TASK REQUIREMENTS >>
Everything in the entries below except the pictures must be returned exactly.

RECORDS SUPPLIED >>
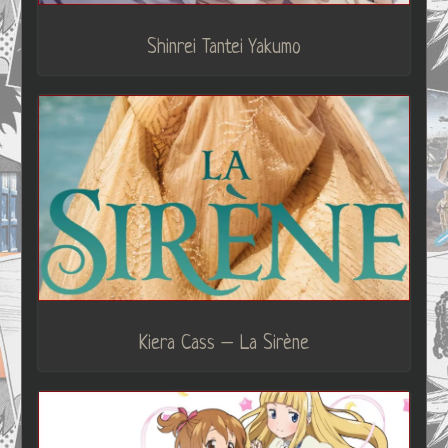
Shinrei Tantei Yakumo
Kiera Cass – La Sirène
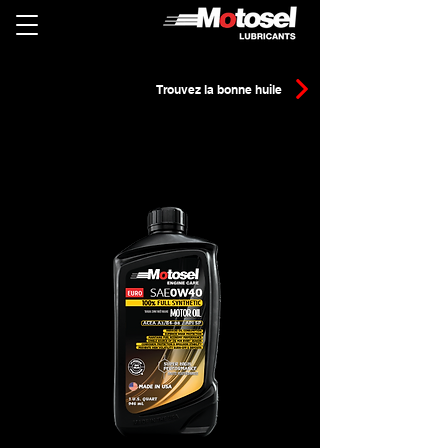
Trouvez la bonne huile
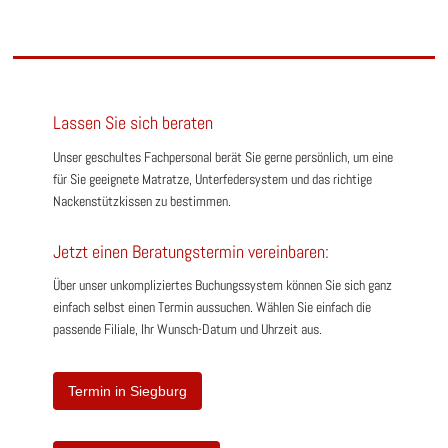
Lassen Sie sich beraten
Unser geschultes Fachpersonal berät Sie gerne persönlich, um eine
für Sie geeignete Matratze, Unterfedersystem und das richtige
Nackenstützkissen zu bestimmen.
Jetzt einen Beratungstermin vereinbaren:
Über unser unkompliziertes Buchungssystem können Sie sich ganz
einfach selbst einen Termin aussuchen. Wählen Sie einfach die
passende Filiale, Ihr Wunsch-Datum und Uhrzeit aus.
Termin in Siegburg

ANSWER SECTION >>
Shinrei Tantei Yakumo
Kiera Cass – La Sirène
Trouvez la bonne huile
Lassen Sie sich beraten
Unser geschultes Fachpersonal berät Sie gerne persönlich, um eine
für Sie geeignete Matratze, Unterfedersystem und das richtige
Nackenstützkissen zu bestimmen.
Jetzt einen Beratungstermin vereinbaren:
Über unser unkompliziertes Buchungssystem können Sie sich ganz
einfach selbst einen Termin aussuchen. Wählen Sie einfach die
passende Filiale, Ihr Wunsch-Datum und Uhrzeit aus.
Termin in Siegburg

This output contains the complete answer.